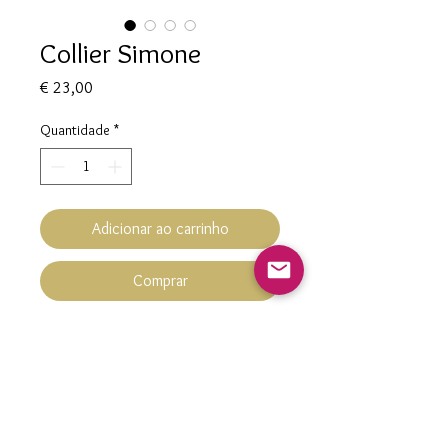
Collier Simone
Preço
€ 23,00
Quantidade
*
Adicionar ao carrinho
Comprar
Collier Paule
Hypoallergénique
Perles carrées opaques ambre
Médaillon cœur doré martelé +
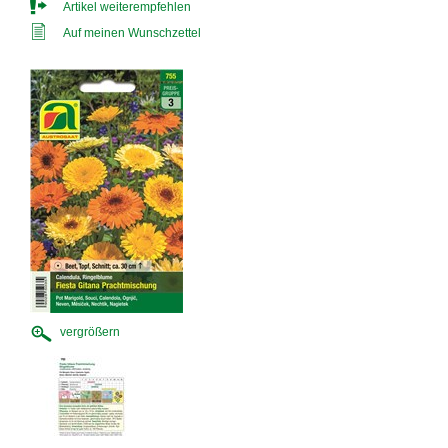
Artikel weiterempfehlen
Auf meinen Wunschzettel
vergrößern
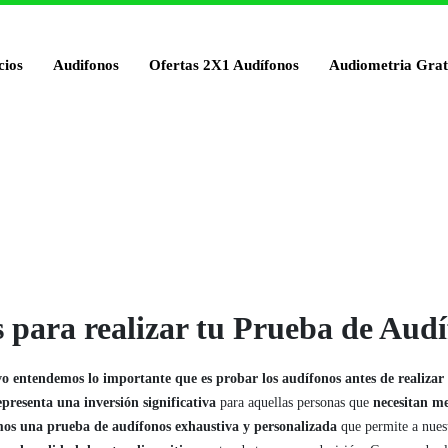
cios
Audifonos
Ofertas 2X1 Audífonos
Audiometria Grat
 para realizar tu Prueba de Aud
vo entendemos lo importante que es probar los audífonos antes de realiza
presenta una inversión significativa
para aquellas personas que
necesitan m
mos una prueba de audífonos exhaustiva y personalizada
que permite a nuest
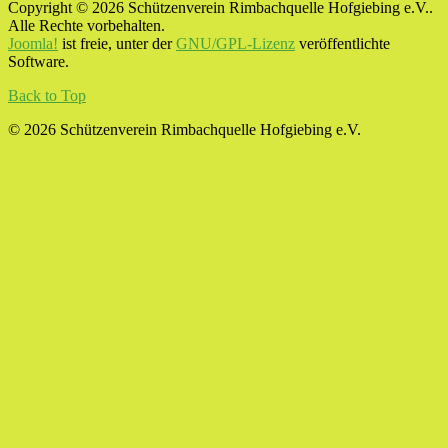
Copyright © 2026 Schützenverein Rimbachquelle Hofgiebing e.V..
Alle Rechte vorbehalten.
Joomla!
ist freie, unter der
GNU/GPL-Lizenz
veröffentlichte
Software.
Back to Top
© 2026 Schützenverein Rimbachquelle Hofgiebing e.V.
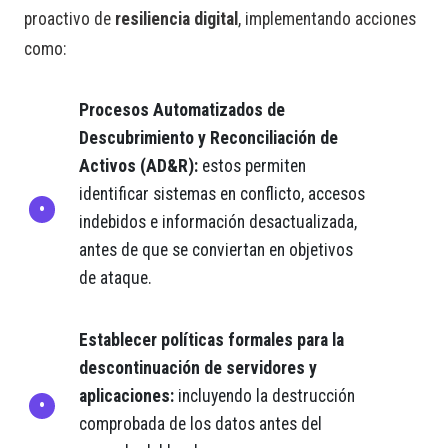
proactivo de
resiliencia digital
, implementando acciones
como:
Procesos Automatizados de
Descubrimiento y Reconciliación de
Activos (AD&R):
estos permiten
identificar sistemas en conflicto, accesos
indebidos e información desactualizada,
antes de que se conviertan en objetivos
de ataque.
Establecer políticas formales para la
descontinuación de servidores y
aplicaciones:
incluyendo la destrucción
comprobada de los datos antes del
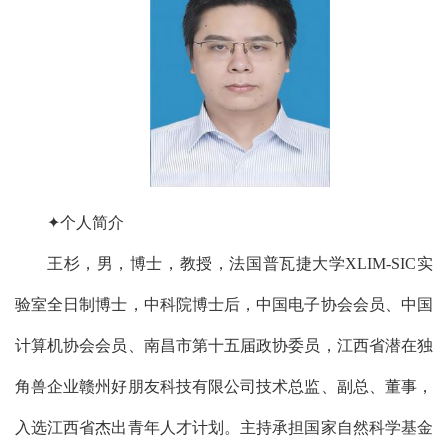
✦个人简介
王杉，男，博士，教授，法国普瓦捷大学XLIM-SIC实
验室全日制博士，中科院博士后，中国电子协会会员、中国
计算机协会会员、南昌市第十五届政协委员，江西省潜在独
角兽企业赣州好朋友科技有限公司技术总监、副总、董事，
入选江西省杰出青年人才计划。主持承担国家自然科学基金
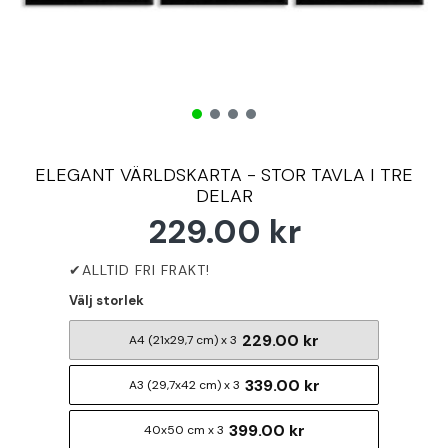
ELEGANT VÄRLDSKARTA - STOR TAVLA I TRE
DELAR
229.00 kr
Välj storlek
229.00 kr
A4 (21x29,7 cm) x 3
339.00 kr
A3 (29,7x42 cm) x 3
399.00 kr
40x50 cm x 3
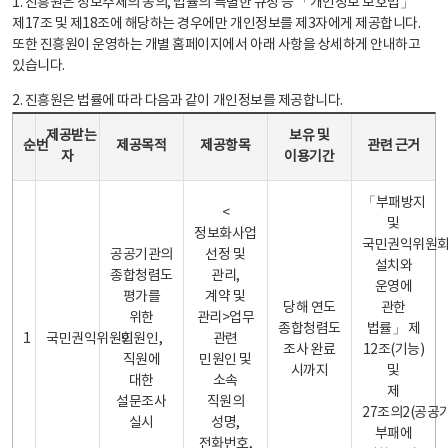
1. 진흥원은 정보주체의 동의, 법률의 특별한 규정 등 「개인정보 보호법」
제17조 및 제18조에 해당하는 경우에만 개인정보를 제3자에게 제공합니다.
또한 진흥원이 운영하는 개별 홈페이지에서 아래 사항을 상세하게 안내하고
있습니다.
2. 진흥원은 법률에 따라 다음과 같이 개인정보를 제공합니다.
개인정보 제공 안내표 - 순번, 제공받는자, 제공목적, 제공항목, 보유 및 이용기간 관련 근거로 구성
제공받는
보유 및
순번
제공목적
제공항목
관련 근거
자
이용기간
「부패방지
<
및
정보화사업
국민권익위원
공공기관의
선정 및
설치와
종합청렴도
관리,
운영에
평가를
계약 및
당해 연도
관한
위한
관리>업무
종합청렴도
법률」 제
1
국민권익위원회
민원인,
관련
조사 완료
12조(기능)
직원에
민원인 및
시까지
및
대한
소속
제
설문조사
직원의
27조의2(공공
실시
성명,
부패에
전화번호,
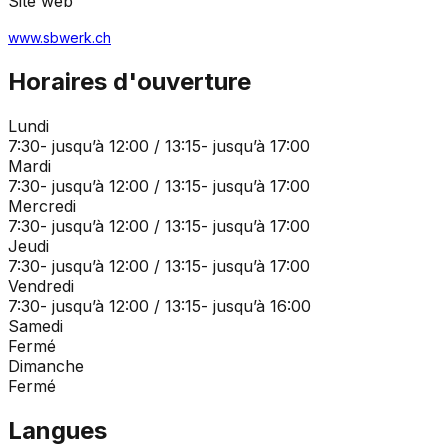
Site web
www.sbwerk.ch
Horaires d'ouverture
Lundi
7:30- jusqu’à 12:00 / 13:15- jusqu’à 17:00
Mardi
7:30- jusqu’à 12:00 / 13:15- jusqu’à 17:00
Mercredi
7:30- jusqu’à 12:00 / 13:15- jusqu’à 17:00
Jeudi
7:30- jusqu’à 12:00 / 13:15- jusqu’à 17:00
Vendredi
7:30- jusqu’à 12:00 / 13:15- jusqu’à 16:00
Samedi
Fermé
Dimanche
Fermé
Langues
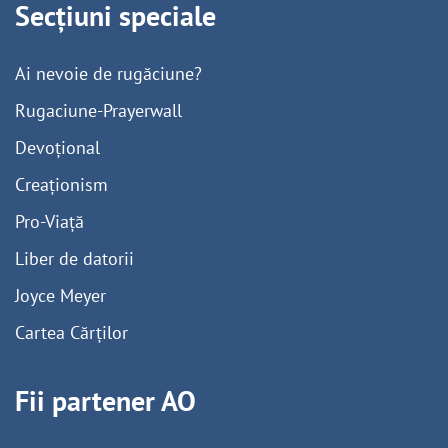
Secțiuni speciale
Ai nevoie de rugăciune?
Rugaciune-Prayerwall
Devoțional
Creaționism
Pro-Viață
Liber de datorii
Joyce Meyer
Cartea Cărților
Fii partener AO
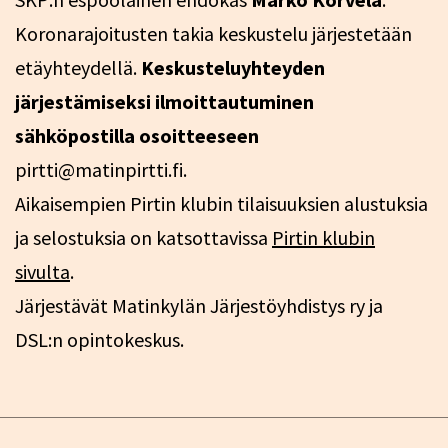
Koronarajoitusten takia keskustelu järjestetään
etäyhteydellä.
Keskusteluyhteyden
järjestämiseksi ilmoittautuminen
sähköpostilla osoitteeseen
pirtti@matinpirtti.fi.
Aikaisempien Pirtin klubin tilaisuuksien alustuksia
ja selostuksia on katsottavissa
Pirtin klubin
sivulta
.
Järjestävät Matinkylän Järjestöyhdistys ry ja
DSL:n opintokeskus.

★ ★ ★ ★ ★ ★ ★

Note how many lines in the data above have the string "para" in them, and give that number by itself.

3